More on Entrepreneurship/Creators

DC Palter
2 years ago
Is Venture Capital a Good Fit for Your Startup?
5 VC investment criteria
I reviewed 200 startup business concepts last week. Brainache.
The enterprises sold various goods and services. The concepts were achingly similar: give us money, we'll produce a product, then get more to expand. No different from daily plans and pitches.
Most of those 200 plans sounded plausible. But 10% looked venture-worthy. 90% of startups need alternatives to venture finance.
With the success of VC-backed businesses and the growth of venture funds, a common misperception is that investors would fund any decent company idea. Finding investors that believe in the firm and founders is the key to funding.
Incorrect. Venture capital needs investing in certain enterprises. If your startup doesn't match the model, as most early-stage startups don't, you can revise your business plan or locate another source of capital.
Before spending six months pitching angels and VCs, make sure your startup fits these criteria.
Likely to generate $100 million in sales
First, I check the income predictions in a pitch deck. If it doesn't display $100M, don't bother.
The math doesn't work for venture financing in smaller businesses.
Say a fund invests $1 million in a startup valued at $5 million that is later acquired for $20 million. That's a win everyone should celebrate. Most VCs don't care.
Consider a $100M fund. The fund must reach $360M in 7 years with a 20% return. Only 20-30 investments are possible. 90% of the investments will fail, hence the 23 winners must return $100M-$200M apiece. $15M isn't worth the work.
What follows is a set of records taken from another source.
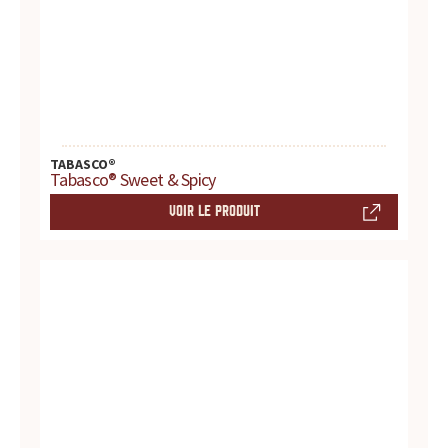
r
e
s
.
TABASCO®
.
Tabasco® Sweet & Spicy
.
VOIR LE PRODUIT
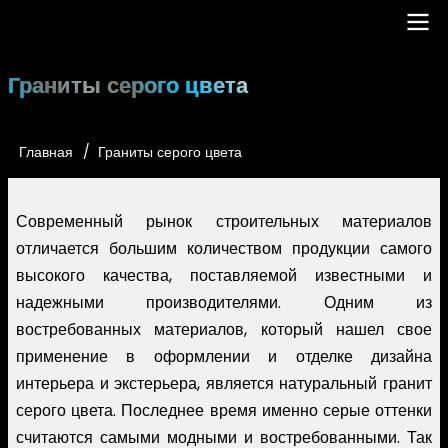
Перейти
к
основному
Main
Граниты серого цвета
содержанию
navigation
Главная
Граниты серого цвета
Строка
навигации
Современный рынок строительных материалов
отличается большим количеством продукции самого
высокого качества, поставляемой известными и
надежными производителями. Одним из
востребованных материалов, который нашел свое
применение в оформлении и отделке дизайна
интерьера и экстерьера, является натуральный гранит
серого цвета. Последнее время именно серые оттенки
считаются самыми модными и востребованными. Так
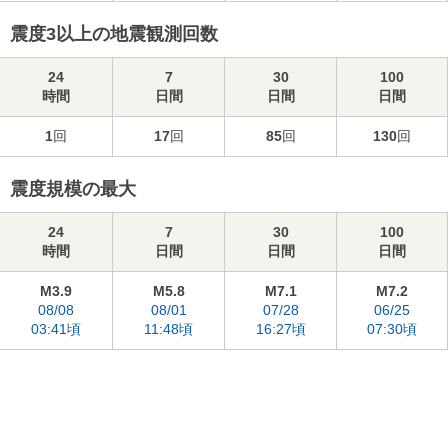
震度3以上の地震観測回数
24
7
30
100
時間
日間
日間
日間
1
回
17
回
85
回
130
回
震度規模の最大
24
7
30
100
時間
日間
日間
日間
M3.9
M5.8
M7.1
M7.2
08/08
08/01
07/28
06/25
03:41頃
11:48頃
16:27頃
07:30頃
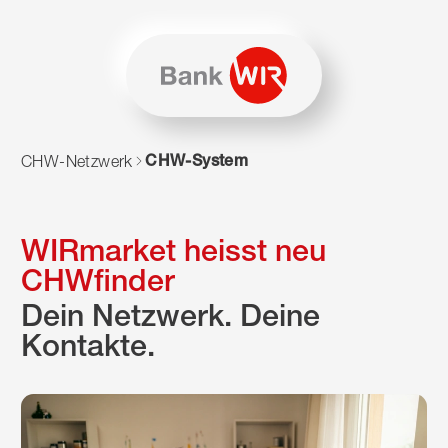
Zum Inhalt springen
Zur Sitemap navigieren
Zum Navigieren dieser Seite wird JavaScript benötigt. Alte
CHW-System
CHW-Netzwerk
WIRmarket heisst neu
CHWfinder
Dein Netzwerk. Deine
Kontakte.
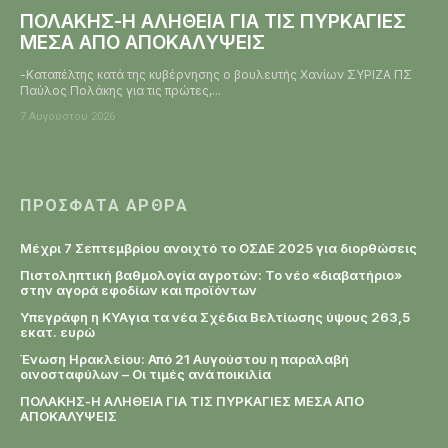
ΠΟΛΑΚΗΣ-Η ΑΛΗΘΕΙΑ ΓΙΑ ΤΙΣ ΠΥΡΚΑΓΙΕΣ
ΜΕΣΑ ΑΠΟ ΑΠΟΚΑΛΥΨΕΙΣ
-Καταπέλτης κατά της κυβέρνησης ο βουλευτής Χανίων ΣΥΡΙΖΑ ΠΣ
Παύλος Πολάκης για τις πρώτες,...
7 Αυγούστου 2026
ΠΡΌΣΦΑΤΑ ΆΡΘΡΑ
Μέχρι 7 Σεπτεμβρίου ανοιχτό το ΟΣΔΕ 2025 για διορθώσεις
Πιστοληπτική βαθμολογία αγροτών: Το νέο «διαβατήριο»
στην αγορά εφοδίων και προϊόντων
Υπεγράφη η KYAγια τα νέα Σχέδια Βελτίωσης ύψους 263,5
εκατ. ευρώ
Ένωση Ηρακλείου: Από 21 Αυγούστου η παραλαβή
οινοσταφύλων – Οι τιμές ανά ποικιλία
ΠΟΛΑΚΗΣ-Η ΑΛΗΘΕΙΑ ΓΙΑ ΤΙΣ ΠΥΡΚΑΓΙΕΣ ΜΕΣΑ ΑΠΟ
ΑΠΟΚΑΛΥΨΕΙΣ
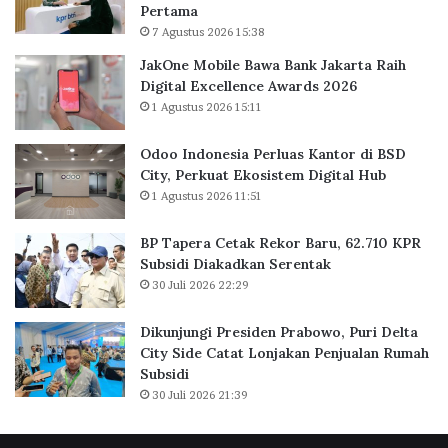
Pertama
B
l
7 Agustus 2026 15:38
a
u
n
a
JakOne Mobile Bawa Bank Jakarta Raih
k
s
Digital Excellence Awards 2026
J
K
1 Agustus 2026 15:11
a
a
k
n
Odoo Indonesia Perluas Kantor di BSD
a
t
City, Perkuat Ekosistem Digital Hub
r
o
1 Agustus 2026 11:51
t
r
a
d
BP Tapera Cetak Rekor Baru, 62.710 KPR
R
i
Subsidi Diakadkan Serentak
a
B
30 Juli 2026 22:29
i
S
h
D
D
C
Dikunjungi Presiden Prabowo, Puri Delta
i
i
City Side Catat Lonjakan Penjualan Rumah
g
t
Subsidi
i
y
30 Juli 2026 21:39
t
,
a
P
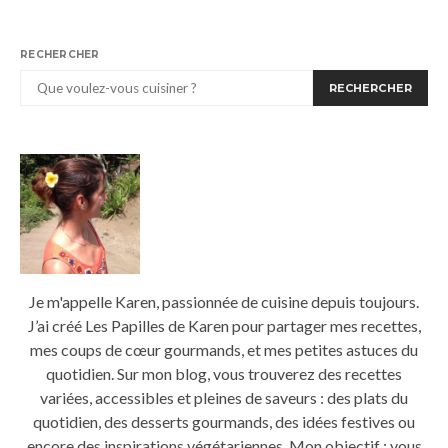
RECHERCHER
RECHERCHER
Je m'appelle Karen, passionnée de cuisine depuis toujours.
J’ai créé Les Papilles de Karen pour partager mes recettes,
mes coups de cœur gourmands, et mes petites astuces du
quotidien. Sur mon blog, vous trouverez des recettes
variées, accessibles et pleines de saveurs : des plats du
quotidien, des desserts gourmands, des idées festives ou
encore des inspirations végétariennes. Mon objectif : vous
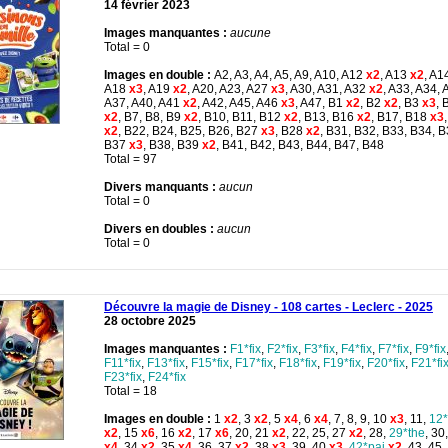
14 février 2023
Images manquantes :
aucune
Total = 0
Images en double :
A2, A3, A4, A5, A9, A10, A12
x2
, A13
x2
, A1
A18
x3
, A19
x2
, A20, A23, A27
x3
, A30, A31, A32
x2
, A33, A34, 
A37, A40, A41
x2
, A42, A45, A46
x3
, A47, B1
x2
, B2
x2
, B3
x3
, 
x2
, B7, B8, B9
x2
, B10, B11, B12
x2
, B13, B16
x2
, B17, B18
x3
x2
, B22, B24, B25, B26, B27
x3
, B28
x2
, B31, B32, B33, B34, B
B37
x3
, B38, B39
x2
, B41, B42, B43, B44, B47, B48
Total = 97
Divers manquants :
aucun
Total = 0
Divers en doubles :
aucun
Total = 0
Découvre la magie de Disney - 108 cartes - Leclerc - 2025
28 octobre 2025
Images manquantes :
F1*fix
,
F2*fix
,
F3*fix
,
F4*fix
,
F7*fix
,
F9*fix
F11*fix
,
F13*fix
,
F15*fix
,
F17*fix
,
F18*fix
,
F19*fix
,
F20*fix
,
F21*fi
F23*fix
,
F24*fix
Total = 18
Images en double :
1
x2
, 3
x2
, 5
x4
, 6
x4
, 7, 8, 9, 10
x3
, 11,
12*
x2
, 15
x6
, 16
x2
, 17
x6
, 20, 21
x2
, 22, 25, 27
x2
, 28,
29*the
, 30
x4
, 34
x2
, 35
x4
, 36, 37
x2
, 38
x3
, 39, 40
x3
,
42*pai
x2
, 43, 45,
Angel investors and tiny funds use the same ideas as venture funds, but their smaller scale affects the calculations. If a company can support its growth through exit on less than $2M in angel financing, it must have $25M in revenues before large companies will consider acquiring it.
Aiming for Hypergrowth
A startup's size isn't enough. It must expand fast.
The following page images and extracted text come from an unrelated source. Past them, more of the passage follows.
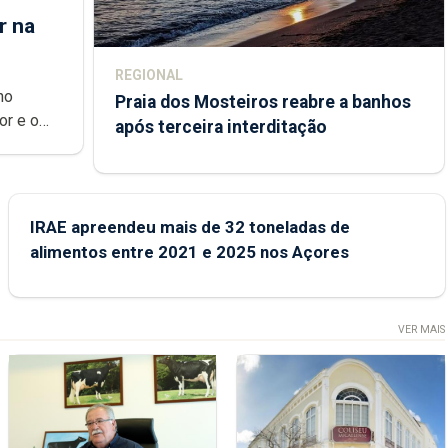
r na
REGIONAL
no
Praia dos Mosteiros reabre a banhos
or e o
após terceira interditação
ndemia.
s novas
IRAE apreendeu mais de 32 toneladas de
alimentos entre 2021 e 2025 nos Açores
VER MAIS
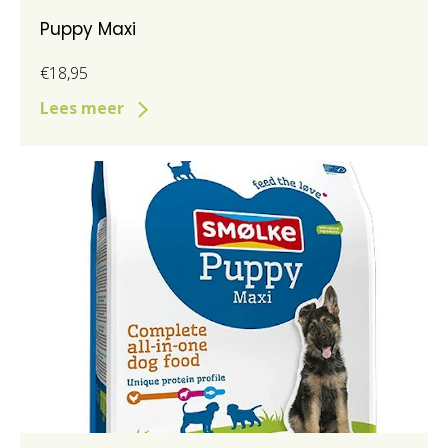
Puppy Maxi
€18,95
Lees meer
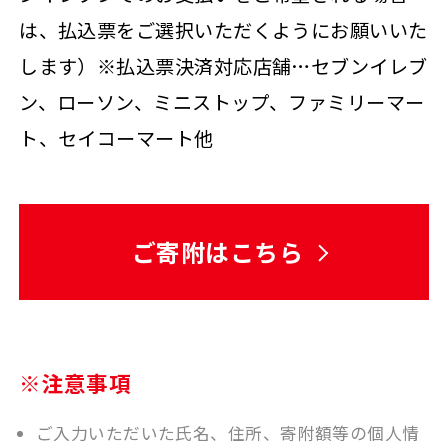
は、払込票をご選択いただくようにお願いいた
します）※払込票決済対応店舗…セブンイレブ
ン、ローソン、ミニストップ、ファミリーマー
ト、セイコーマート他
ご寄附はこちら
※注意事項
ご入力いただいた氏名、住所、寄附額等の個人情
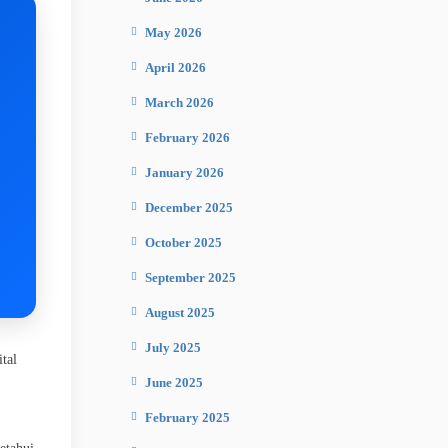
May 2026
April 2026
March 2026
February 2026
January 2026
December 2025
October 2025
September 2025
August 2025
July 2025
tal
June 2025
February 2025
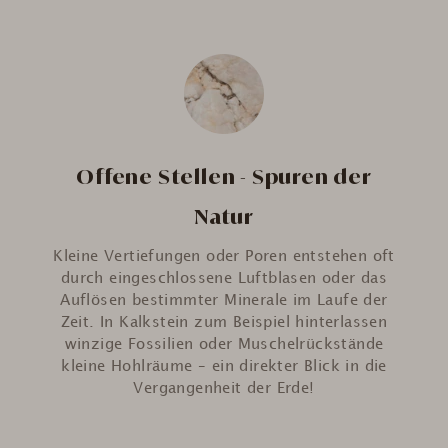
Offene Stellen - Spuren der
Natur
Kleine Vertiefungen oder Poren entstehen oft
durch eingeschlossene Luftblasen oder das
Auflösen bestimmter Minerale im Laufe der
Zeit. In Kalkstein zum Beispiel hinterlassen
winzige Fossilien oder Muschelrückstände
kleine Hohlräume – ein direkter Blick in die
Vergangenheit der Erde!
Developing a great business takes time. Complex technology must be constructed and tested, a nationwide expansion must be built, or production procedures must go from lab to pilot to factories. These can be enormous, world-changing corporations, but venture investment is difficult.
The normal 10-year venture fund life. Investments are made during first 3–4 years.. 610 years pass between investment and fund dissolution. Funds need their investments to exit within 5 years, 7 at the most, therefore add a safety margin.
Longer exit times reduce ROI. A 2-fold return in a year is excellent. Loss at 2x in 7 years.
Lastly, VCs must prove success to raise their next capital. The 2nd fund is raised from 1st fund portfolio increases. Third fund is raised using 1st fund's cash return. Fund managers must raise new money quickly to keep their jobs.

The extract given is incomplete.